Trump menyatakan pada hari Minggu bahwa tarif yang akan diumumkannya akan berlaku untuk semua negara. Sebelumnya, ia telah memberlakukan tarif pada aluminium, baja, dan mobil, serta meningkatkan tarif untuk barang-barang dari China.
Pada hari Senin (31/3), indeks S&P 500 ditutup naik 30,91 poin, atau 0,55%, menjadi 5.611,85 poin. Dow Jones Industrial Average naik 417,86 poin, atau 1%, menjadi 42.001,76. Sementara itu, Nasdaq Composite turun 23,70 poin, atau 0,14%, menjadi 17.299,29.
Saham-saham sektor keuangan turut mendorong kenaikan S&P 500 pada hari Senin. Discover Financial Services dan Capital One Financial mencatatkan kenaikan masing-masing sebesar 7,5% dan 3,3%, karena investor berspekulasi bahwa merger mereka pada akhirnya akan disetujui oleh regulator.
Indeks kebutuhan pokok konsumen S&P 500, yang sering dianggap sebagai aset safe haven di pasar saham, menjadi sektor dengan kinerja terbaik, naik 1,6%. Sektor energi juga mengalami kenaikan, sejalan dengan lonjakan harga minyak mentah.

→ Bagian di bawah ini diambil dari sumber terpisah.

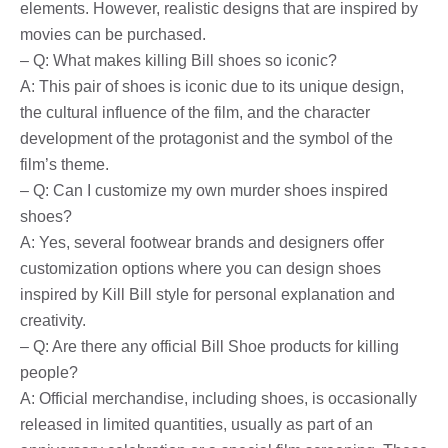
elements. However, realistic designs that are inspired by
movies can be purchased.
– Q: What makes killing Bill shoes so iconic?
A: This pair of shoes is iconic due to its unique design,
the cultural influence of the film, and the character
development of the protagonist and the symbol of the
film’s theme.
– Q: Can I customize my own murder shoes inspired
shoes?
A: Yes, several footwear brands and designers offer
customization options where you can design shoes
inspired by Kill Bill style for personal explanation and
creativity.
– Q: Are there any official Bill Shoe products for killing
people?
A: Official merchandise, including shoes, is occasionally
released in limited quantities, usually as part of an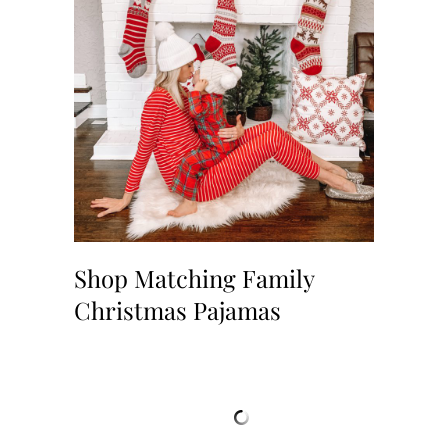
Shop Matching Family
Christmas Pajamas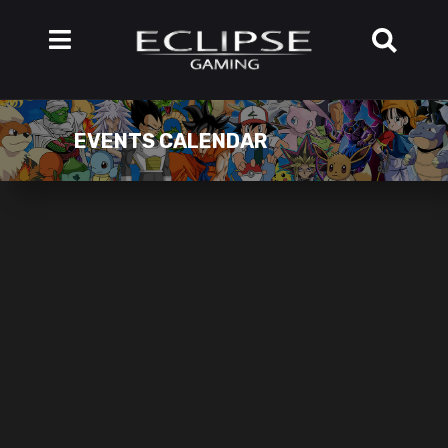
EVENTS CALENDAR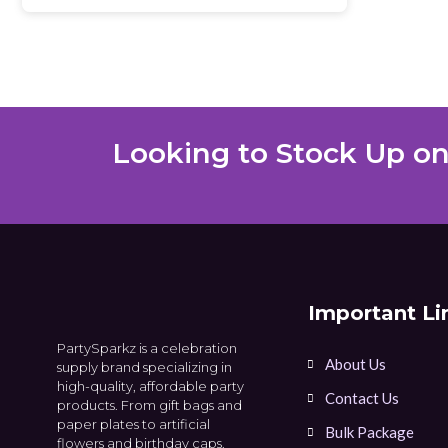
Looking to Stock Up on
Important Li
PartySparkz is a celebration
About Us
supply brand specializing in
high-quality, affordable party
Contact Us
products. From gift bags and
paper plates to artificial
Bulk Package
flowers and birthday caps.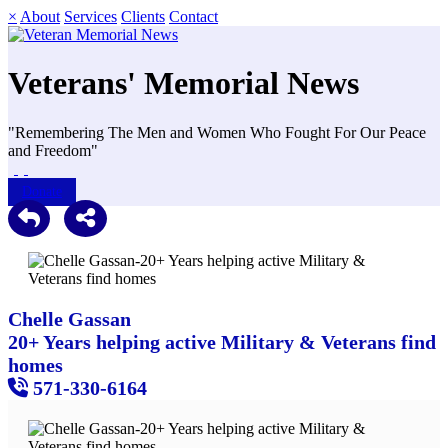
×
About
Services
Clients
Contact
Veterans' Memorial News
"Remembering The Men and Women Who Fought For Our Peace
and Freedom"
Donate
Chelle Gassan
20+ Years helping active Military & Veterans find
homes
571-330-6164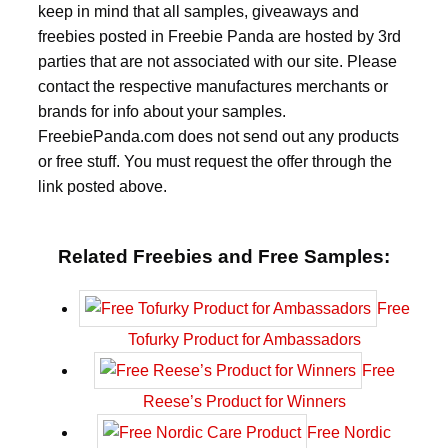
keep in mind that all samples, giveaways and
freebies posted in Freebie Panda are hosted by 3rd
parties that are not associated with our site. Please
contact the respective manufactures merchants or
brands for info about your samples.
FreebiePanda.com does not send out any products
or free stuff. You must request the offer through the
link posted above.
Related Freebies and Free Samples:
Free
Tofurky Product for Ambassadors
Free
Reese’s Product for Winners
Free Nordic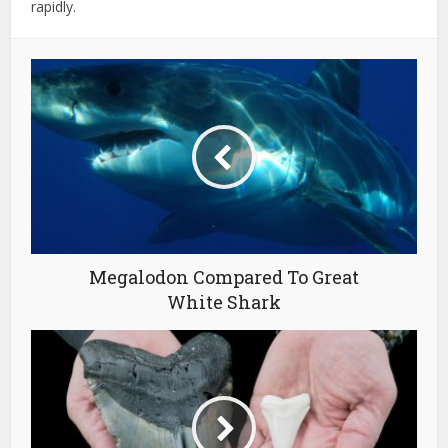
rapidly.
Megalodon Compared To Great
White Shark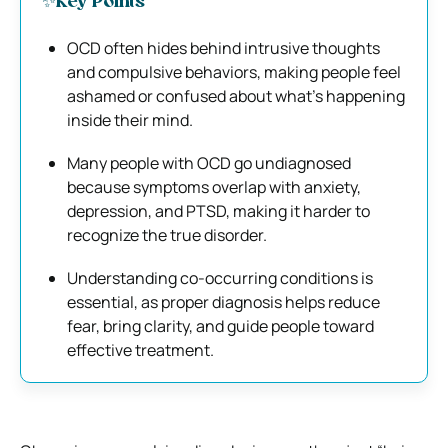
✨Key Points
OCD often hides behind intrusive thoughts
and compulsive behaviors, making people feel
ashamed or confused about what’s happening
inside their mind.
Many people with OCD go undiagnosed
because symptoms overlap with anxiety,
depression, and PTSD, making it harder to
recognize the true disorder.
Understanding co-occurring conditions is
essential, as proper diagnosis helps reduce
fear, bring clarity, and guide people toward
effective treatment.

CBOE Volatility Index, yang dikenal sebagai barometer kecemasan di Wall Street, melonjak ke level tertinggi dalam dua minggu terakhir, mencapai 22,28 poin.
Wall Street Anjlok: S&P 500, Nasdaq dan Dow Ditutup Merosot Lebih dari 1,5%
Sebagai konsekuensi dari ketidakpastian terkait tarif, Goldman Sachs meningkatkan probabilitas resesi AS menjadi 35% dari sebelumnya 20%. Mereka juga memangkas target akhir tahun untuk S&P 500 menjadi 5.700, dan memperkirakan penurunan suku bunga yang lebih agresif oleh Federal Reserve.
Fokus utama minggu ini juga akan tertuju pada data ekonomi, termasuk survei aktivitas bisnis ISM dan laporan penggajian non-pertanian yang sangat penting. Selain itu, dijadwalkan pula pidato dari beberapa pejabat bank sentral AS, termasuk Ketua The Fed Jerome Powell.